Follow COVID appropriate behaviour such as Mask wearing and Social distancing to avoid infection to self and others
Compiled by
Dr.Nitin Yashas
Medical Oncology Resident and Co-Founder TREAT by ALTERDOCTORS
Enlighten, Empower, Entertain
References:
- Voysey M, Clemens SA, Madhi SA, Weckx LY, Folegatti PM, Aley PK, Angus B, Baillie VL, Barnabas SL, Bhorat QE, Bibi S. Safety and efficacy of the ChAdOx1 nCoV-19 vaccine (AZD1222) against SARS-CoV-2: an interim analysis of four randomised controlled trials in Brazil, South Africa, and the UK. The Lancet. 2021 Jan 9;397(10269):99-111.

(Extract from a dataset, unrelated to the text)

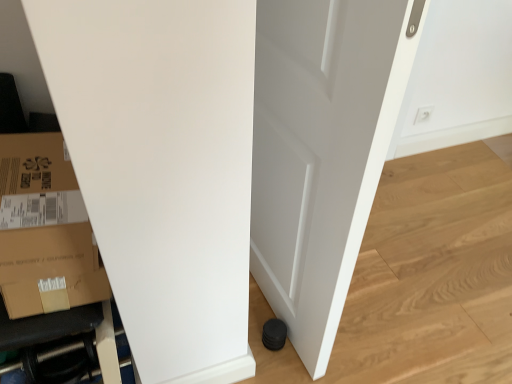 This screenshot has height=384, width=512. Identify the location of vacant space to the right of white matte door at center. (386, 312). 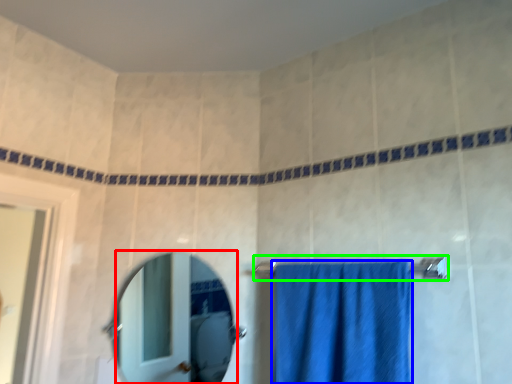 Question: Based on their relative distances, which object is nearer to mirror (highlighted by a red box)? Choose from towel (highlighted by a blue box) and towel bar (highlighted by a green box).

Choices:
 (A) towel
 (B) towel bar

Answer: (A)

- 2. Ella R, Reddy S, Jogdand H, Sarangi V, Ganneru B, Prasad S, Das D, Raju D, Praturi U, Sapkal G, Yadav P. Safety and immunogenicity of an inactivated SARS-CoV-2 vaccine, BBV152: interim results from a double-blind, randomised, multicentre, phase 2 trial, and 3-month follow-up of a double-blind, randomised phase 1 trial. The Lancet Infectious Diseases. 2021 Mar 8.
- Logunov DY, Dolzhikova IV, Shcheblyakov DV, Tukhvatulin AI, Zubkova OV, Dzharullaeva AS, Kovyrshina AV, Lubenets NL, Grousova DM, Erokhova AS, Botikov AG. Safety and efficacy of an rAd26 and rAd5 vector-based heterologous prime-boost COVID-19 vaccine: an interim analysis of a randomised controlled phase 3 trial in Russia. The Lancet. 2021 Feb 20;397(10275):671-81.